The fabrication work on the tach will take longer than their usual turnaround, but they say I should have everything back in a month or two.

Sunday, January 10, 2010

New year's resolution

I've decided to try something slightly different with the blog this year, something that I hope will help motivate me to make more progress on my own 1500 Ghia's restoration. I'm only going to post when I've actually accomplished something on the car. This means there might be more variation in activity depending on how much progress I'm making—more frequent posts if all is going well, and less frequent if nothing's happening.

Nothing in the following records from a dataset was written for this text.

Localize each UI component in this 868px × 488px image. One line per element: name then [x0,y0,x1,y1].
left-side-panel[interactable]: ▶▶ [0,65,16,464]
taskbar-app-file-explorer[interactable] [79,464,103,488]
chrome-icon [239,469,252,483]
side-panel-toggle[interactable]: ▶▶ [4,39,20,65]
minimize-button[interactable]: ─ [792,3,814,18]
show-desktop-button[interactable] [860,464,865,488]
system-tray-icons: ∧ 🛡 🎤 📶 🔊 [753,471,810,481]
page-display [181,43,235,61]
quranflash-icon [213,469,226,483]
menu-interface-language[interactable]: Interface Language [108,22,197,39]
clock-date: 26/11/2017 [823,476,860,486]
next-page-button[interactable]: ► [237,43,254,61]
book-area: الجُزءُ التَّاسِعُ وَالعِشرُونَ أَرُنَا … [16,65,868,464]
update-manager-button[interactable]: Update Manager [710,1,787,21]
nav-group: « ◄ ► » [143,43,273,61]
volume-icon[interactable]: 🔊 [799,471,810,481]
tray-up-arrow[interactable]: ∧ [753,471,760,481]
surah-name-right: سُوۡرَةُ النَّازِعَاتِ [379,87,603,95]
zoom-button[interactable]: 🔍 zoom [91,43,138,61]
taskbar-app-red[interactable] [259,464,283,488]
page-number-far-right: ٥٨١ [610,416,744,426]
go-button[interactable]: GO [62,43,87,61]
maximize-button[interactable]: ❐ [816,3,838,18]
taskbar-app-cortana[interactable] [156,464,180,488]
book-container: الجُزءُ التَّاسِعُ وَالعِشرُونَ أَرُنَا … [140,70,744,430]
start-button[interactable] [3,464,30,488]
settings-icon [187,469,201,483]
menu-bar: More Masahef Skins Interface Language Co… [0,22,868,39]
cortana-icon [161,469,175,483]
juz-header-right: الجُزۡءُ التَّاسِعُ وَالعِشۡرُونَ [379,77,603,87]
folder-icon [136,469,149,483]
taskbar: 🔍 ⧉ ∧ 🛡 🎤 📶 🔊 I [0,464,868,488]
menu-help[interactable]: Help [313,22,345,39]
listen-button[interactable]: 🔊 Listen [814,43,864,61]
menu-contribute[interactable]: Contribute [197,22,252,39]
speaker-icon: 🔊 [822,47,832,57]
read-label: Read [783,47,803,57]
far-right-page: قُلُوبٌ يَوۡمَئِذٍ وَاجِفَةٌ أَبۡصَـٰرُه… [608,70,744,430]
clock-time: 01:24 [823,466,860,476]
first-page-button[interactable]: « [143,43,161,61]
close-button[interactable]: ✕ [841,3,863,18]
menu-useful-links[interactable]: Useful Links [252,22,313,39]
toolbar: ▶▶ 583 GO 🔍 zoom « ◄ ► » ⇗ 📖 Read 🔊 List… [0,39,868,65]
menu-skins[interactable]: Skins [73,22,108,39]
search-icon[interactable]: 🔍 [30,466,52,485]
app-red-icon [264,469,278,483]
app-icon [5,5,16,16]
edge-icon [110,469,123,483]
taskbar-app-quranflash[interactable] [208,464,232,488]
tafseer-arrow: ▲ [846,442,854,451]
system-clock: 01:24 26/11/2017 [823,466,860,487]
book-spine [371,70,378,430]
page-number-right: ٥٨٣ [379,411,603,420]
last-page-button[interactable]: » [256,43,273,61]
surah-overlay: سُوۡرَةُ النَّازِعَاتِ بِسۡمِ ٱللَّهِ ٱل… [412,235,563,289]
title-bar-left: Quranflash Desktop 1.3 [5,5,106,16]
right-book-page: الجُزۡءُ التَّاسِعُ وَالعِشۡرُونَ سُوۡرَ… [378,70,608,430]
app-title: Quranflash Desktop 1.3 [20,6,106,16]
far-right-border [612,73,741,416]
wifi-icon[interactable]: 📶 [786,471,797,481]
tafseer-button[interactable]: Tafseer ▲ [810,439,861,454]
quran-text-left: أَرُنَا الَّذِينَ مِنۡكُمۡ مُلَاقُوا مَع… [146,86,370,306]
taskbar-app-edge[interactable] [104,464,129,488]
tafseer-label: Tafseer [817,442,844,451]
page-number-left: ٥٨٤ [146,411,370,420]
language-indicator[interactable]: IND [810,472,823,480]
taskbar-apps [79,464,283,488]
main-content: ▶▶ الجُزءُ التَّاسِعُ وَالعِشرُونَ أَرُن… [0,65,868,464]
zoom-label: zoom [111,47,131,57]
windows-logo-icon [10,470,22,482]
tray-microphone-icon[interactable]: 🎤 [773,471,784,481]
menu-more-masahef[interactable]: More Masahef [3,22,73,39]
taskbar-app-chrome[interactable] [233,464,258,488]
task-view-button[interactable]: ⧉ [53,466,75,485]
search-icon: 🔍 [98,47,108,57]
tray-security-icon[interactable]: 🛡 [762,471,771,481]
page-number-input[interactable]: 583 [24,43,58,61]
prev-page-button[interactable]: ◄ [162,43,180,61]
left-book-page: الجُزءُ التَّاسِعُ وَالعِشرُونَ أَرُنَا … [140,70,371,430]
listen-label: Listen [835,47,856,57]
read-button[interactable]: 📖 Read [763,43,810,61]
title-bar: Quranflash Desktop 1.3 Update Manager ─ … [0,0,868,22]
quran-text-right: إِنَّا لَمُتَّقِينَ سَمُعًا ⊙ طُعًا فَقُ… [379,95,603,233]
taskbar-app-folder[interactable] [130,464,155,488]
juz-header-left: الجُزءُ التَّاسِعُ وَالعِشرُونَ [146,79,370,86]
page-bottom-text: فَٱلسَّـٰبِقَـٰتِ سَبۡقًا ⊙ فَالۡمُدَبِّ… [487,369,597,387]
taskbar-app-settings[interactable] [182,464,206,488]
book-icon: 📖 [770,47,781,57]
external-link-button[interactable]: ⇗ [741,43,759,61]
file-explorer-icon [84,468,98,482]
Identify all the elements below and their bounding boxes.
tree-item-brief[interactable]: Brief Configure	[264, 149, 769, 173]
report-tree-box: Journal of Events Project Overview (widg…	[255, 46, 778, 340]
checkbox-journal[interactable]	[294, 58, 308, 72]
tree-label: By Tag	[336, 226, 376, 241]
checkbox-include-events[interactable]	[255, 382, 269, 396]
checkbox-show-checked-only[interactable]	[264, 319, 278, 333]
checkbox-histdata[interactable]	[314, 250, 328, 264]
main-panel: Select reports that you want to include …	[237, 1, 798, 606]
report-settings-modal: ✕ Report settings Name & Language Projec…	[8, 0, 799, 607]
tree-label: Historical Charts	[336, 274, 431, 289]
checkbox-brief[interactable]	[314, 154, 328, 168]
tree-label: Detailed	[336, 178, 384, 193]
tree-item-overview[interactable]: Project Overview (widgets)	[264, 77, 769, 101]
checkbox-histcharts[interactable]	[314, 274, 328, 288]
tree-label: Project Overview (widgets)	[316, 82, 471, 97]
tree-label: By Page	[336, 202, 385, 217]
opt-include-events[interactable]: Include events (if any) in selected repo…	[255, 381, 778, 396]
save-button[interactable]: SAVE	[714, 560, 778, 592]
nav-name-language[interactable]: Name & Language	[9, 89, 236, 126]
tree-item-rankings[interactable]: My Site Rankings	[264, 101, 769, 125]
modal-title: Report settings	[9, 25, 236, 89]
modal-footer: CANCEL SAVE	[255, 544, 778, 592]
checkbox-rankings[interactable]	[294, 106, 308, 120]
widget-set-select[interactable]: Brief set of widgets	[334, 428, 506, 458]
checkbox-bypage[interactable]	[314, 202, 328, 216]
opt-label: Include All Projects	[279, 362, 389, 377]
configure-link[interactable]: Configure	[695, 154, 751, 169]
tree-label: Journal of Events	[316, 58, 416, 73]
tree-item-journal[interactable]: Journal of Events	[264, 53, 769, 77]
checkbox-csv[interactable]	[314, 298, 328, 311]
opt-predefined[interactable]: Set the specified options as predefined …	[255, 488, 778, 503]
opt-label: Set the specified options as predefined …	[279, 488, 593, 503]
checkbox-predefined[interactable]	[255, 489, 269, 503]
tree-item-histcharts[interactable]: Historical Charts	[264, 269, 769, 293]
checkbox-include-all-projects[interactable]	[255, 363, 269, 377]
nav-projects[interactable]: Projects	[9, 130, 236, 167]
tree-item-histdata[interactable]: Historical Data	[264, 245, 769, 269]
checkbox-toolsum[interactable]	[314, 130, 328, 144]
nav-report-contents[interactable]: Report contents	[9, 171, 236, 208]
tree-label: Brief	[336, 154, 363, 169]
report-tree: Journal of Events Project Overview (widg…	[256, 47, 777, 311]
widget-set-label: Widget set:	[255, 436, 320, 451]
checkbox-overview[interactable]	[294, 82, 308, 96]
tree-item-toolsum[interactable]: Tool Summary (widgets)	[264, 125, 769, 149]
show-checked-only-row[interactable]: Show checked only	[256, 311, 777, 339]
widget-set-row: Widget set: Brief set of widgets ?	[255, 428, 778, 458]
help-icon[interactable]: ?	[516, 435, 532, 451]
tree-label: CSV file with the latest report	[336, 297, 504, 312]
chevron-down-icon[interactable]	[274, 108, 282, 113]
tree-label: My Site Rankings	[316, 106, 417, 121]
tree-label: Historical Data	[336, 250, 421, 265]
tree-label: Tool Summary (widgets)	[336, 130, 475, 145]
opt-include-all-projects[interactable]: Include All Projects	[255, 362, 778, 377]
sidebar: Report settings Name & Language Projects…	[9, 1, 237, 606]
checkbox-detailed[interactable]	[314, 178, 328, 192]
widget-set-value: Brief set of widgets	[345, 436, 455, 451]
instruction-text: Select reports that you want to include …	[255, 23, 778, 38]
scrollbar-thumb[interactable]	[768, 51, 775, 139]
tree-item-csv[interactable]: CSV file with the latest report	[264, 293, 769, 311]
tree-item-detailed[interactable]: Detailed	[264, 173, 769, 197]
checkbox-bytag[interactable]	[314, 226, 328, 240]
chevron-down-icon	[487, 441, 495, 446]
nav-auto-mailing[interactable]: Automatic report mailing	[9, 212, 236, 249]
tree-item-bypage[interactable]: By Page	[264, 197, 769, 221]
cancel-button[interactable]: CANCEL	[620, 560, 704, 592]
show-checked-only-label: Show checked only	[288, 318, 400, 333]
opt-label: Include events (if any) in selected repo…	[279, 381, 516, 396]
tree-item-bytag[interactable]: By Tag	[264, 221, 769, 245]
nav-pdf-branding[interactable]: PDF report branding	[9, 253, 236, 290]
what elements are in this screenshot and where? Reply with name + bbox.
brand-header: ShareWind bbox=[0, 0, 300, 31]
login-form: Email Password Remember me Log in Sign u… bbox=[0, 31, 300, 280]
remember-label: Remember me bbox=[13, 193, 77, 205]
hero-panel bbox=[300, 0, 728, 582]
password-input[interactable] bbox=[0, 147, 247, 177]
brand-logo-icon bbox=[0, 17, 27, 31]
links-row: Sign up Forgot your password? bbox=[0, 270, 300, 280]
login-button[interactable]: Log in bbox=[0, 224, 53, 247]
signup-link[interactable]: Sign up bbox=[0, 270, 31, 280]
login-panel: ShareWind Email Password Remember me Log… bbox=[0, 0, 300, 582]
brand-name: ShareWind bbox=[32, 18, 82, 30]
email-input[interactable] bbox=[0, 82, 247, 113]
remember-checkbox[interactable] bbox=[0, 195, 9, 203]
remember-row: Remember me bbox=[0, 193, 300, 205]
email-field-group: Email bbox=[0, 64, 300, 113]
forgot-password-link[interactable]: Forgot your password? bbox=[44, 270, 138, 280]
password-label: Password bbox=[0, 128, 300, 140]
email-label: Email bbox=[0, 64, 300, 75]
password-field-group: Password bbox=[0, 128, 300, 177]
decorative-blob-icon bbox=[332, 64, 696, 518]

This weekend's nice weather gave me a good opportunity to dig the Ghia out from all the junk that has collected in the garage and get the area cleaned up so I can get back to work. I cleared out all the spiderwebs and dust and whatnot from under the car, and wiped everything down. I was disappointed to see more surface rust on some of the hardware than I would have expected from a year or two of sitting, but it's nothing that can't easily be dealt with. Just a good reminder that a car that doesn't get driven is still subject to the forces of entropy. The rear axles and suspension in particular are in need of some attention. I had cleaned off years of grease and road dirt in 2007, but of course that's what had been keeping the rust to a minimum, so I gotta get some new paint on there.

I uncovered the engine too and gave it a once over. The NOS intake manifold got a final sanding and several more coats of matte gray hi-temp paint, and now it's ready to be installed. I just have to find the gaskets. They're around here somewhere.

Finally, I removed all the gauges so I can take them to North Hollywood Speedometer for a restoration quote. I'm bracing myself for the shock.

Saturday, January 2, 2010

1500 Ghia featured in Gute Fahrt magazine, January 1962

The VW 1500 Karmann-Ghia made the cover of Gute Fahrt magazine in January 1962. Note the funky retouching on the cover photo—the steering wheel is hilarious. I think the driver of the car must have been removed from the image.

A one-page feature article inside offers a lot of praise for the Ghia, its unusual luggage accommodations in particular, and attributes the car's sporty handling to its low center of gravity. In yet another take on the clock/tach/speaker conundrum, the article says there's a place in the dash for a tach just to the left of the glove box, but it would be better to put it in the clock's position for visibility. I guess this tells us that the test car didn't have a radio and the purpose of the speaker grille wasn't clear. The one criticism is that the fog lights are too high to really be effective. It says the convertible version would probably be available to the public in the spring. If only!